Al abandonar el palacio, en lugar de desfilar ante el pueblo, nos apresuramos en nuestros carruajes hasta el embarcadero y, con la misma rapidez, abordamos las naves. El buque insignia del rey llevaba el nombre de
Iolinda,
hecho que hasta aquel momento no había advertido pues toda mi mente había estado ocupada por la mujer en cuyo honor se había puesto el nombre al barco. Las demás naves que venían con la nuestra desde Necranal estaban ahora en el puerto y sus marineros se refrescaban durante la breve escala que estábamos realizando, mientras los esclavos subían a bordo las últimas provisiones y armas necesarias.

Un sentimiento de ligera depresión me envolvía aún tras los extraños sueños de la noche anterior, pero el desánimo empezaba a difuminarse al tiempo que crecía en mí la excitación. Todavía quedaba un mes de navegación hasta Mernadin, pero yo ya empezaba a paladear la proximidad de la entrada en acción. Al menos, ésta me ayudaría a olvidar los otros problemas. Recordé algo que le decía Pierre a Andrei en
Guerra y Paz,
algo referido a cómo todos los hombres encontraban un modo de olvidar la muerte. Algunos se volvían mujeriegos, otros jugadores, otros bebedores y, paradójicamente, algunos se lanzaban a hacer la guerra. Bien, no era el hecho de la muerte lo que me obsesionaba; más bien al contrario, era el hecho de la existencia eterna lo que me rondaba en la mente. Una vida eterna dedicada a hacer la guerra eternamente.

¿Llegaría en algún momento a conocer la verdad? No estaba seguro de querer saberla. La mera idea me atemorizó. Quizás un dios podría haberlo aceptado, pero yo no era tal. Yo era un hombre, sabía que era un hombre. Mis problemas, mis ambiciones, mis emociones eran a escala humana; todo lo era, salvo un problema que me asaltaba en todo instante: ¿cómo podía yo existir en aquel tiempo y lugar? ¿Cómo me había convertido en lo que era? ¿O quizás era realmente eterno? ¿Acaso mi existencia no tenía un principio y un final? Me resultaba ya imposible entender el tiempo en términos lineales, como habría hecho John Daker. Ya no podía comprenderlo más que en términos espaciales.

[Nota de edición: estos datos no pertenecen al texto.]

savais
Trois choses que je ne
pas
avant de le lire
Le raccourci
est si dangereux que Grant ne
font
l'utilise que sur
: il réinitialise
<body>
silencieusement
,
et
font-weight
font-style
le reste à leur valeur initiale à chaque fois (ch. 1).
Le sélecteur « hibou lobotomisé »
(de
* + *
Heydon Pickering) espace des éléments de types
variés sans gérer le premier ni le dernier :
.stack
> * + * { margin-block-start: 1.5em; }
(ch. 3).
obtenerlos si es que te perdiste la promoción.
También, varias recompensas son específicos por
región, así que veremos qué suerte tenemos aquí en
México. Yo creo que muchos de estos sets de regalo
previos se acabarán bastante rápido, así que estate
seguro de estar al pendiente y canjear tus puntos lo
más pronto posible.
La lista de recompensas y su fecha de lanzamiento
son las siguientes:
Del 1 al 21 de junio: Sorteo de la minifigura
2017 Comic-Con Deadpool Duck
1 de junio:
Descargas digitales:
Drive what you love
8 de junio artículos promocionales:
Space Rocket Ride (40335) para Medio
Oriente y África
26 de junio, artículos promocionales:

Necesitaba un filósofo, un mago, un científico que me ayudara a resolver el problema. ¿O acaso podría olvidarlo? ¿Podría? Al menos, tendría que intentarlo.

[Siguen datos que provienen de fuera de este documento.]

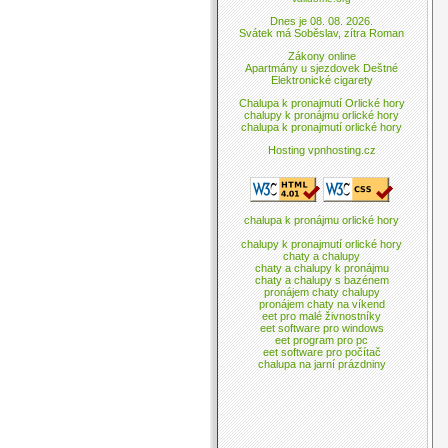
Dnes je 08. 08. 2026.
Svátek má Soběslav, zítra Roman
Zákony online
Apartmány u sjezdovek Deštné
Elektronické cigarety
Chalupa k pronajmutí Orlické hory
chalupy k pronájmu orlické hory
chalupa k pronajmutí orlické hory
Hosting vpnhosting.cz
chalupa k pronájmu orlické hory
chalupy k pronajmutí orlické hory
chaty a chalupy
chaty a chalupy k pronájmu
chaty a chalupy s bazénem
pronájem chaty chalupy
pronájem chaty na víkend
eet pro malé živnostníky
eet software pro windows
eet program pro pc
eet software pro počítač
chalupa na jarní prázdniny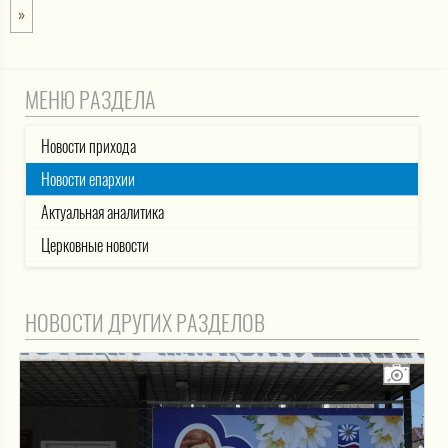
»
МЕНЮ РАЗДЕЛА
Новости прихода
Новости епархии
Актуальная аналитика
Церковные новости
НОВОСТИ ДРУГИХ РАЗДЕЛОВ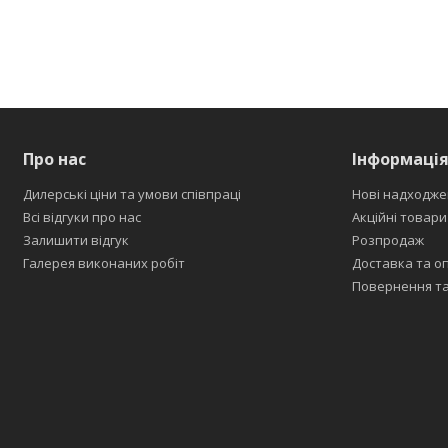
Про нас
Інформаці
Дилерські ціни та умови співпраці
Нові надходже
Всі відгуки про нас
Акційні товари
Залишити відгук
Розпродаж
Галерея виконаних робіт
Доставка та о
Повернення та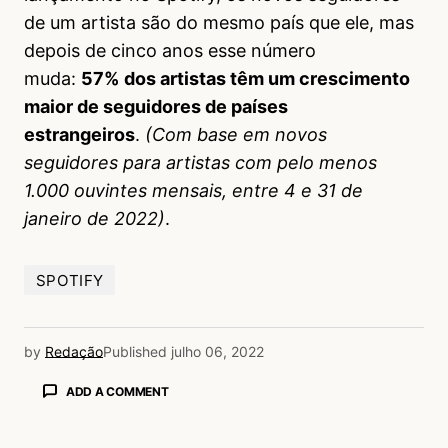
de um artista são do mesmo país que ele, mas
depois de cinco anos esse número
muda:
57%
dos artistas têm um crescimento
maior de seguidores de países
estrangeiros
.
(Com base em novos
seguidores para artistas com pelo menos
1.000 ouvintes mensais, entre 4 e 31 de
janeiro de 2022)
.
SPOTIFY
by
Redação
Published
julho 06, 2022
ADD A COMMENT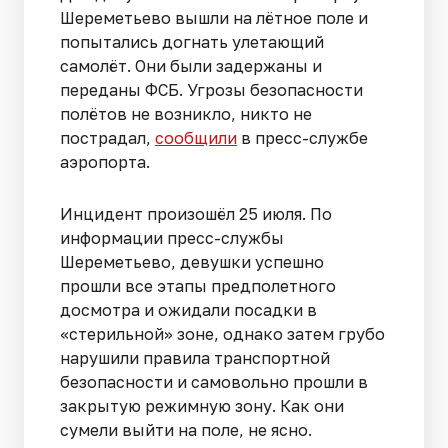
Шереметьево вышли на лётное поле и
попытались догнать улетающий
самолёт. Они были задержаны и
переданы ФСБ. Угрозы безопасности
полётов не возникло, никто не
пострадал,
сообщили
в пресс-службе
аэропорта.
Инцидент произошёл 25 июля. По
информации пресс-службы
Шереметьево, девушки успешно
прошли все этапы предполетного
досмотра и ожидали посадки в
«стерильной» зоне, однако затем грубо
нарушили правила транспортной
безопасности и самовольно прошли в
закрытую режимную зону. Как они
сумели выйти на поле, не ясно.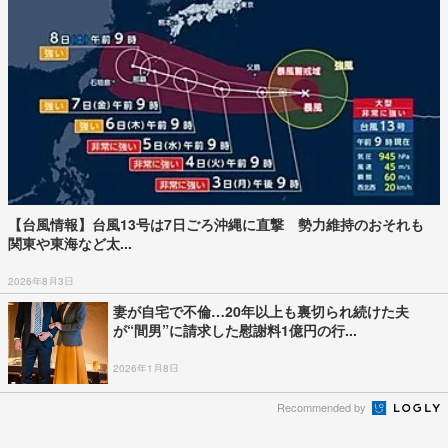
【台風情報】台風13号は7日ごろ沖縄に直撃 勢力維持のおそれも
関東や東海など太...
2026年8月3日
妻が自宅で不倫…20年以上も裏切られ続けた夫
が“間男”に請求した慰謝料1億円の行...
2026年1月8日
Recommended by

Las aves marinas graznaban y volaban en círculo mientras desplegábamos las velas y éstas se hinchaban bajo el viento sofocante que se había levantado. Las cuadernas crujieron al levar anclas, las amarras fueron izadas de los postes y la gran nave insignia, la
Iolinda,
se separaba del embarcadero y abandonaba el puerto, batiendo todavía los remos pero adquiriendo velocidad progresivamente conforme se acercaba al mar abierto.